I saw “character” in that trie and was triggered by that.
If the structure is suitable for it, and you can manage to stuff it into flat memory it is:
much faster
much smaller
and after that compressable (unique subtrees)
However that is quite compllcated
saurabh
September 8, 2025, 8:24pm
22
This is the real error you should be solving. Trie.init returns Trie but children is ?*TrieNode.
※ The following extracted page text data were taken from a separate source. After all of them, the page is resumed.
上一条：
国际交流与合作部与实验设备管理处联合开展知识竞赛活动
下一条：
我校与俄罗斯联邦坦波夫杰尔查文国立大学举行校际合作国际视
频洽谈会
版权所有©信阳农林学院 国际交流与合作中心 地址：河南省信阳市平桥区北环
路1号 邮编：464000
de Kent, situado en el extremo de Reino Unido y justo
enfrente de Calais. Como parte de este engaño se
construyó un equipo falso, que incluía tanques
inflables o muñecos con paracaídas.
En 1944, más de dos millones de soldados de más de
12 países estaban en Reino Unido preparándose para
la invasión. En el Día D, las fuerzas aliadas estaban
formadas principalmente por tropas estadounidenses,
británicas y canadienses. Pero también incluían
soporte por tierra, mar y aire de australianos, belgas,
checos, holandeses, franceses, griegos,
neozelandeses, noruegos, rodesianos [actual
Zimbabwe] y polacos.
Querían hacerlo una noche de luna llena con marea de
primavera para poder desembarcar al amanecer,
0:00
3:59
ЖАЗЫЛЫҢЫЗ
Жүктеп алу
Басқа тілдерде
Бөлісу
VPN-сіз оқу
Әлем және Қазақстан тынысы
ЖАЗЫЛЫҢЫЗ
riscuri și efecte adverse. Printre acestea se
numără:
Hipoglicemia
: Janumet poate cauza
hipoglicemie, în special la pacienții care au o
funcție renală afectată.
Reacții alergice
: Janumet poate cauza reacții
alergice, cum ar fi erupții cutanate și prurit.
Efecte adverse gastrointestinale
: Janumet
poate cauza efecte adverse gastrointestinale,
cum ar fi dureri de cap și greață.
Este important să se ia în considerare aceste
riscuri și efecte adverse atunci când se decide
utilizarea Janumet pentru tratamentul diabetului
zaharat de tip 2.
You likely want a TrieNode.init function, but without heap allocation there’s no where for the memory of the nodes to live (since they need to outlive the insert function).
You might need to rethink how you go about avoiding heap allocation.
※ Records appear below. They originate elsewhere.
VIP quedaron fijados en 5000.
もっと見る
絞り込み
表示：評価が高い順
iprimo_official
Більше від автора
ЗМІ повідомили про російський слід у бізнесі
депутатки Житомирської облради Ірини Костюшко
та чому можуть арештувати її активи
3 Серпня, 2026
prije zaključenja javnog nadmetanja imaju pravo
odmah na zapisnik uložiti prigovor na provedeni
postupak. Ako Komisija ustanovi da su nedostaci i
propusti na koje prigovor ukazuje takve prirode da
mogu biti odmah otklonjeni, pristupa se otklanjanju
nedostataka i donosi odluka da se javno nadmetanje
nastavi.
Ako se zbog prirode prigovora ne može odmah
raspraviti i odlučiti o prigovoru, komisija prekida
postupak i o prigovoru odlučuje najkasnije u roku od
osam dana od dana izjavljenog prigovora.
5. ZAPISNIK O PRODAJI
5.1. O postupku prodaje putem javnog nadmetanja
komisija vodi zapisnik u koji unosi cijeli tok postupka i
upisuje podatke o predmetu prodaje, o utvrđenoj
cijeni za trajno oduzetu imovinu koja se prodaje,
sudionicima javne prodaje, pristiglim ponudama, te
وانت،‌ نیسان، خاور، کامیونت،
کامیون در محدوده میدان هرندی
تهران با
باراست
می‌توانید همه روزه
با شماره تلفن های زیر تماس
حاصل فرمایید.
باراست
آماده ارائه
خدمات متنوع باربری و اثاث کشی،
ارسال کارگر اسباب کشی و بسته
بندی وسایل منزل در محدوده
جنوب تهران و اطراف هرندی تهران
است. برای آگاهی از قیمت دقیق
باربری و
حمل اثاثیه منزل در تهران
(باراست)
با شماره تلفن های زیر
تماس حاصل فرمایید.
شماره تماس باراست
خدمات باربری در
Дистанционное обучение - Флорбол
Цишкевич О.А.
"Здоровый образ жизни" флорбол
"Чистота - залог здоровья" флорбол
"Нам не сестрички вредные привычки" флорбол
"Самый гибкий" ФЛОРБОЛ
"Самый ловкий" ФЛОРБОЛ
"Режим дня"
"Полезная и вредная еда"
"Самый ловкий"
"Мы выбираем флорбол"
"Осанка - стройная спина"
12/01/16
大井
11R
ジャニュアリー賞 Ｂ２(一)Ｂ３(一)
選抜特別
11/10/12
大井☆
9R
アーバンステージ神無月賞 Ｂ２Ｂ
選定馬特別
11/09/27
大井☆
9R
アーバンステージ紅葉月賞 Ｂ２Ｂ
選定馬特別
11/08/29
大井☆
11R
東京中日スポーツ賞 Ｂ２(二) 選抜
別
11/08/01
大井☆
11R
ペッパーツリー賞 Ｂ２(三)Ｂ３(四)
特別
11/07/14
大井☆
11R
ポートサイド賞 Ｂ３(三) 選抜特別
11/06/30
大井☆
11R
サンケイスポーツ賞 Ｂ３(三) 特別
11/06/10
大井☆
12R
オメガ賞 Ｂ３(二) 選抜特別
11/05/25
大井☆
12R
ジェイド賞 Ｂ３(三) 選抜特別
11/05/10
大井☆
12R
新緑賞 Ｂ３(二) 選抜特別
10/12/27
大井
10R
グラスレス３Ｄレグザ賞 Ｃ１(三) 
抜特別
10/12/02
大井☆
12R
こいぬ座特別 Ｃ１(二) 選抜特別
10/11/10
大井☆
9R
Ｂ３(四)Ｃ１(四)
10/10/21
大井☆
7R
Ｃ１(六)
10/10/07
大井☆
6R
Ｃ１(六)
I’ve added an init method in TrieNode as well as a search method in Trie, which follows insert closely and is mainly for testing.
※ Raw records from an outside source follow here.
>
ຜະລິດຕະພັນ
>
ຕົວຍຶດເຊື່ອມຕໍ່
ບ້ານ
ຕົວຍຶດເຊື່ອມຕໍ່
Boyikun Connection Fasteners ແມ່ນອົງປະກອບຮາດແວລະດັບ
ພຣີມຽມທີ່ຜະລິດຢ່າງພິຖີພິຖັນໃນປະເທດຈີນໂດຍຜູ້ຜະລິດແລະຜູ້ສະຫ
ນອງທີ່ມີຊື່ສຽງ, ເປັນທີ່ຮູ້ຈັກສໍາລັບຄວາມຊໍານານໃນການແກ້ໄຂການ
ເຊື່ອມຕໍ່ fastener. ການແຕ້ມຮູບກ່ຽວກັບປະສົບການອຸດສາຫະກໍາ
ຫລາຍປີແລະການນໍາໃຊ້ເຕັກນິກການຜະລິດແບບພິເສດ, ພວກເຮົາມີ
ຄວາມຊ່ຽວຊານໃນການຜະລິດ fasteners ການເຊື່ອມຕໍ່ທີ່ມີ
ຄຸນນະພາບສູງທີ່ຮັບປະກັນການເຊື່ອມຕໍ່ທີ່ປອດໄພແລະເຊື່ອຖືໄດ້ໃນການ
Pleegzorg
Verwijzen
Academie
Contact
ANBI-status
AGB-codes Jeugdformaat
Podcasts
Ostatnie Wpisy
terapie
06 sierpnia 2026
In its entirety, the code looks like:
pub const TrieNode = struct {
children: [26]?*TrieNode,
is_word: bool,
pub fn init() TrieNode {
return .{
.children = [1]?*TrieNode{null} ** 26,
.is_word = false,
};
}
};
pub const Trie = struct {
root: ?*TrieNode = null,
pub fn insert(self: *Trie, word: []const u8) void {
if (self.root == null) {
var rootNode = TrieNode.init();
self.root = &rootNode;
}
var node = self.root.?;
for (word) |ch| {
if (node.children[ch - 'a'] == null) {
var trieNode = TrieNode.init();
node.children[ch - 'a'] = &trieNode;
} else {
node = node.children[ch - 'a'].?;
}
}
node.is_word = true;
}
pub fn search(self: Trie, word: []const u8) bool {
var node = self.root.?;
for (word) |ch| {
if (node.children[ch - 'a'] == null) {
return false;
} else {
node = node.children[ch - 'a'].?;
}
}
return node.is_word;
}
};
test Trie {
var trie: Trie = .{};
trie.insert("hello");
trie.insert("world");
try testing.expect(trie.search("hello") == true); // fails
try testing.expect(trie.search("word") == false);
}
const std = @import("std");
const testing = std.testing;
but there’s a bug in the insert method as the first test case fails.
I have made one a while back, not the greatest, but it could serve as a starting point, lots of ways to improve my implementation
ztrie
Thanks for sharing!
The insert and search methods are very close to what I’m trying. The only difference is that there’s no allocation … and a bug in insert
You’re storing the address of a local variable, which will be have an undefined value after the function returns.